Vikram, tossing around his damn flashlight like a cowboy. “Used to be.”

The Pain Ray ,” Oliveira said, eyes closed. “I read that one when I was a boy. How could anyone forget The Pain Ray ? Yes, I know of Sleight. What about him?”

“His house in Brooklyn. He lived there from ’35 to ’57. After. I’ve found it here. I talked to the man who owns it.”

“But Sleight didn’t live there,” Oliveira said. “He never existed.” They had stopped in front of a green-painted bench. Oliveira handed the carnations back to Hel as, stiff-jointed, he levered himself to a seated position.

Hel sat down next to him. “No. That’s not exactly true. He was born. He lived to age ten. 1909, Carlos. That’s when he died. It’s the oldest change I know about.”

“Everyone says 1910, don’t they.”

“Exactly! But Sleight died in 1909. I’m sure of it. The Brooklyn Daily Eagle has some of its archives online; there was a profile on NorthKing Baking Soda, Ezra Sleight’s father’s company, that mentioned his son’s recent drowning. It didn’t say the date of death—just the year. I need to do more digging, to find the death certificate or something.”

“It could have been a mistake. A typographical error.”

“Yeah, I guess so. But what if it’s not? If it was 1909, that’s months before any of the other recorded divergences. It’s got to mean something!”
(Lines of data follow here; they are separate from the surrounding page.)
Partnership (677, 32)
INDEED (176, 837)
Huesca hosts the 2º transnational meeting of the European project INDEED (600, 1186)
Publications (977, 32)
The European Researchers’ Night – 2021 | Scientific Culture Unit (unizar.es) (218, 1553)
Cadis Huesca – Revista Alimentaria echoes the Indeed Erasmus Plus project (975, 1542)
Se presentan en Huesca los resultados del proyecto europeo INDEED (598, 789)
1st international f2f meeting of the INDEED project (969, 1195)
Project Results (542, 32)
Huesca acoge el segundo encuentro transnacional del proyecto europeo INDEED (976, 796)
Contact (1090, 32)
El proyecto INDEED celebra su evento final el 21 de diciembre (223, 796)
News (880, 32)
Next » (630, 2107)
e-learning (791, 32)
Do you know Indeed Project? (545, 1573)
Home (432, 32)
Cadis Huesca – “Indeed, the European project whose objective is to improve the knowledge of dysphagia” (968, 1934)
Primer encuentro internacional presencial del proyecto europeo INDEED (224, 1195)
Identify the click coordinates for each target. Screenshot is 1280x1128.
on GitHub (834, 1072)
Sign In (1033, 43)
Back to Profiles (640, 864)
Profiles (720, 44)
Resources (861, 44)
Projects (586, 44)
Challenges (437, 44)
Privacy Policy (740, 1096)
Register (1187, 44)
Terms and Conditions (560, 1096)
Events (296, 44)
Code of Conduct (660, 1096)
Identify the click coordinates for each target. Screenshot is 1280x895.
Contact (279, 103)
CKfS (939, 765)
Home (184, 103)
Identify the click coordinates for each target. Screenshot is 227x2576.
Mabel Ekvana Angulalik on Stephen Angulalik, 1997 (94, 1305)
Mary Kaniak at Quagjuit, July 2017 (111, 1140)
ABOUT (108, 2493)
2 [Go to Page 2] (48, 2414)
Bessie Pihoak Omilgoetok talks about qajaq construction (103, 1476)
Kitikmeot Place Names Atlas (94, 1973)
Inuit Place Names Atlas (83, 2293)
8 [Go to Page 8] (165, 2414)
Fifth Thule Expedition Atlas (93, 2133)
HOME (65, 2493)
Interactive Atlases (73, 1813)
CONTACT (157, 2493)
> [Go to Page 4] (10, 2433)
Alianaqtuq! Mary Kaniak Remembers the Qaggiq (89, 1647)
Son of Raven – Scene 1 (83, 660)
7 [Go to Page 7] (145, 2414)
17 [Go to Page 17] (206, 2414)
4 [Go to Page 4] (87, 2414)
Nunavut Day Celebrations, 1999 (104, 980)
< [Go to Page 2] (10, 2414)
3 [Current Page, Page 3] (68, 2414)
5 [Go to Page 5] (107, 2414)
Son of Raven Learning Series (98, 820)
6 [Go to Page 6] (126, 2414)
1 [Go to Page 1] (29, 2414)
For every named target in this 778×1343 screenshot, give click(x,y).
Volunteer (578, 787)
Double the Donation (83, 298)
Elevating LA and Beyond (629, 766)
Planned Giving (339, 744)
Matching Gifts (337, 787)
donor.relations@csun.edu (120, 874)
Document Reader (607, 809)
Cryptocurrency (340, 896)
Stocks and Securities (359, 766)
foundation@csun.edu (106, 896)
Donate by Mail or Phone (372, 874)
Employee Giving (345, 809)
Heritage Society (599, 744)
Oliveira eased off his glasses. “Are you positing a causal relationship? Do you think Sleight’s death influenced it all somehow? A ten-year-old child, son of a baking soda tycoon? That’s what changed the world?”

“You sound like Vikram with the causal stuff. I’m not an idiot, OK? It doesn’t matter if he’s the cause. Him being first is still significant. There should be a museum. Can you imagine it? Right in that old house. A museum.”

“To Sleight?”

“To the earliest of the deviations anyone’s been able to discover. It wouldn’t just be for him; it would be about all the others. A memorial to everyone else we lost, starting with the first. By the middle of the twentieth century, many of them were never even born, you know.”